Cinquenta anos sem Leonard Warren - um senhor barítono
Cinqüenta anos sem
Leonard Warren - Um senhor baritono...
Eurico de Andrade Neves Borba
Seu nome era Leonard Warren. Nasceu em 1911. Estudou canto na Itália. Faleceu em 1960, cantando “La Forza del Destino”, de Verdi, no palco do Metropolitan Opera House, em Nova Yorque. Estreara, em 1939, também cantado Verdi, em “Simon Bocanegra”.
Seu Rigolleto, no papel principal da ópera, era precioso. Seu Conde de Luna, no Il Trovatore, era soberbo. Seu Tonio em Il Pagliacci, inesquecível. Encantava.
Warren apresentou-se na época áurea da ópera – de 1946 até o início dos anos de 1980 – grandes cantoras, excelentes cantores, apoiados por tecnologia teatral inigualável de cenários, de iluminação e de acústica. Havia um mercado operístico... Hoje o publico escasseia, os espetáculos são caros para a montagem exigente dos cenários e da indumentária. Cantou com Maria Callas, Renata Tebaldi, Ana Mofo, Leontyne Price, Monserrat Caballé, Gigli, Tagliavini, Cappucili, Peerce, Bjoerling, Del Mônaco. Era um prazer imenso ouvi-los – poesia, música, canto e teatro juntos, coordenados por maestros exigentes, Túlio Serafin à frente, para homenagear o belo, como só a ópera sabe e pode fazer. Um momento civilizacional impar. Restam-nos as gravações.
Só o escutei em reproduções antigas e na não mais existente Rádio Difusora de Porto Alegre que, lá pelos anos de 1950, apresentava programas líricos da melhor qualidade. Vi algumas fotos suas – sorriso contido, olhar penetrante, cabelos bem penteados.
A bela mulher e maravilhosa soprano, Renata Tebaldi, com quem contracenava na noite em que faleceu, dizia que Warren tinha “voz aveludada e era verdadeiramente estupendo...”. De personalidade forte discutia com os colegas a interpretação teatral, com os maestros os andamentos das partituras, com os cenógrafos as concepções dos cenários, com seus agentes sua programação. Não era figura simpática nos backstages...

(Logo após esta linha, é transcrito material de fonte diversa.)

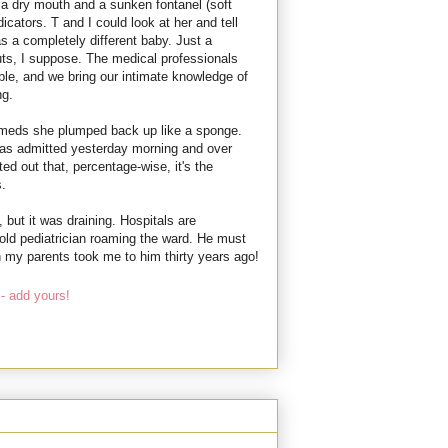
a dry mouth and a sunken fontanel (soft
icators. T and I could look at her and tell
s a completely different baby. Just a
guts, I suppose. The medical professionals
able, and we bring our intimate knowledge of
ng.
 meds she plumped back up like a sponge.
s admitted yesterday morning and over
ted out that, percentage-wise, it's the
.
 but it was draining. Hospitals are
old pediatrician roaming the ward. He must
 my parents took me to him thirty years ago!
- add yours!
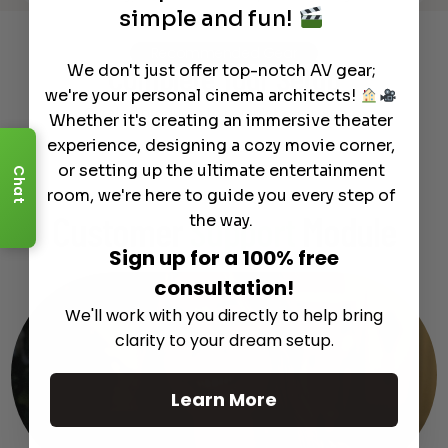
simple and fun!
Recommended Gear
We don't just offer top-notch AV gear;
Complete Your Setup
we're your personal cinema architects!
Curated products to complete your setup.
Whether it's creating an immersive theater
experience, designing a cozy movie corner,
or setting up the ultimate entertainment
Chat
room, we're here to guide you every step of
the way.
Customer
Support
Module
Sign up for a 100% free
consultation!
We'll work with you directly to help bring
clarity to your dream setup.
Learn More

Se sua voz me fascinava, sua morte, no palco do Met, em plena interpretação, encheu meu coração de jovem amante e estudioso do bel canto de magia indescritível. Suprema glória para um ator, para um cantor – a tragédia levada ao ápice pelo desempenho adicional, que não constava do libretto... Morrer cantando. E cantando, até o fim a ária que se inicia com as palavras proféticas, como se constataria logo a seguir: -“Morir! Tremenda cosa! Si intrépido, si prode, ei pur morrà...”. Encerra as frases, a estrofe, para, olha o chão, pede ajuda e cai. Pouco depois morria vitima do derrame cerebral violento que o acometera. O espetáculo se encerra. O mundo da ópera veste luto e escreve mais uma pagina de dramática beleza. Silencia a orquestra, fecha o pano, apagam as luzes, permanece, no entanto, o canto do barítono que lembramos com saudades.